- Contributed byÌý
- Lancshomeguard
- People in story:Ìý
- Elsie Barker
- Location of story:Ìý
- Chatburn and Downham, Lancashire
- Background to story:Ìý
- Civilian
- Article ID:Ìý
- A4170980
- Contributed on:Ìý
- 09 June 2005
ELSIE BARKER’S STORY
This story has been submitted to The People’s War website by Liz Andrew of the Lancshomeguard on behalf of Elsie Barker and added to the site with her permission.
I was fifteen when war broke out and I lived in Chatburn. I worked on a farm, taking milk around in a two wheel truck — it was a 15 gallon kit of milk and I had a pint measure and a quart can. Later when my husband Billy was on leave he’d help push the truck around with me. Milk was rationed and in the blackout I had to let myself into people’s kitchens in the morning before it was light. Their doors were always open and I’d feel for the milk jug they’d leave on the kitchen table. Then, still in the dark, I’d have to pour in the milk. I had to be very strict with the ration.. I had one half day off every week — I even worked on Christmas day because no one had any fridges then.
I remember I was at the farm in Chatburn when a bomb dropped nearby — it was October 1941. We had had lunch and done the washing up when I heard a plane. I opened the window and it was blown right out of my hand. We think the Germans ejected the bomb because they were being chased by one of our Spitfires or maybe they thought the Royal Engineers were stationed nearby.
There were casualties. Miss Robinson’s house was bombed. She was killed and it blew her gas oven and her dog to the top of Chatburn Mill. A tanker driver was killed and another man who drove a horse and cart was killed when his horse bolted. But it could have been much worse.
It poured down that night and there was a thunderstorm and rain was pouring into people’s damaged houses. I remember everyone’s furniture was taken away to Chatburn Institute to be kept dry and the Post Office was so badly hit that everything had to be taken to The Brown Cow pub in Chatburn.
I was married in 1943 at Chatburn when Billy was on leave. My mother made the wedding cake and I remember we had been saving icing sugar — but when we opened the packet we found out that it was cornflour! We had to ask around our friends for some more — but we managed.
We had to use coupons to buy everything and I needed lots of coupons for a wedding dress — so I did something which was illegal. I bought some from one of our customers who had lots of children. I paid her £1.0.0. It was nearly three weeks wages — I earned 7/6 a week. We had our honeymoon in Blackpool —There was ice on the inside of the windows and Billy had to put his greatcoat on the bed to keep us warm.
When Billy was away he used to write every day — and I’d write back. I still have a thousand letters from the time he joined the Air Force to the time he was demobbed. He numbered them all and none ever went astray and I have never lost any. I tied them all in bundles — and once I took them to the WI as a treasured possession! There was only one occasion when I didn’t hear from him — he suddenly he announced he was about to sail and he didn’t know where he was going. I heard nothing for six weeks. Our son Robin was only six weeks old when he left. By the time he came back he was eighteen months .

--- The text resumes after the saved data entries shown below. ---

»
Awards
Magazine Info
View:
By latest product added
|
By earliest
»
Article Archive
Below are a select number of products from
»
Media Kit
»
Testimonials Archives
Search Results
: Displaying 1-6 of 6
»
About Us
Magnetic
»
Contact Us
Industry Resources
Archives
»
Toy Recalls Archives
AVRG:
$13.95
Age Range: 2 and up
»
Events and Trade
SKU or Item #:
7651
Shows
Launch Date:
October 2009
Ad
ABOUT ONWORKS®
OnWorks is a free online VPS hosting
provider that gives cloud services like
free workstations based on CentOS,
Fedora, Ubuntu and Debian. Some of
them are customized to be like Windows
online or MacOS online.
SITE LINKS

We had prisoners of war working on local farms. They were good workers. They used to go the Pictures in Clitheroe. I think some of them didn’t want the War any more than we did. My Dad had one working with him at Downham. He was an Italian. There were no guards and Dad would bring him home for lunch. He was all right — but a bit quiet. I remember he made a toy wheel out of cans — like the Big Wheel at Blackpool — and he gave it to my Dad for Baby Robin.

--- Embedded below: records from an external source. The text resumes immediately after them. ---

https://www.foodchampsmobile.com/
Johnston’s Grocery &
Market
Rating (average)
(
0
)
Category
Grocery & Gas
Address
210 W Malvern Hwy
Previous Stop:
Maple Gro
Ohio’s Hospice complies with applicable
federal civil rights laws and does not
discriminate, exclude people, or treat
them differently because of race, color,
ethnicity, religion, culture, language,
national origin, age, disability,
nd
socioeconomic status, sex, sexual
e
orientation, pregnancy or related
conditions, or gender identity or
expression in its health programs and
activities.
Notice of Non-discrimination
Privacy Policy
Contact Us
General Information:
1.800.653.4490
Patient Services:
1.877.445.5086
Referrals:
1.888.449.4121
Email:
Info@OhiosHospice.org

Once the War was over we had an arrangement that I would go up to the phone box at Chatburn every Saturday night between 7 o clock and 7.30 and Billy would ring me there. But one Saturday I’d just got Robin into his coat when I saw Billy striding towards us with his big case and kit bag (which was full of tins of cigarettes). He had hitchhiked all the way from Wharton to Chatburn Church.
The best thing about the war was doing without things — because you really valued them when you got them back. Everyone carried on and people pulled together. And there was no crime — the streetlights were all out but there were no muggings or anything like that. The worst thing was being parted — never knowing what the future would be, never knowing how long it would last.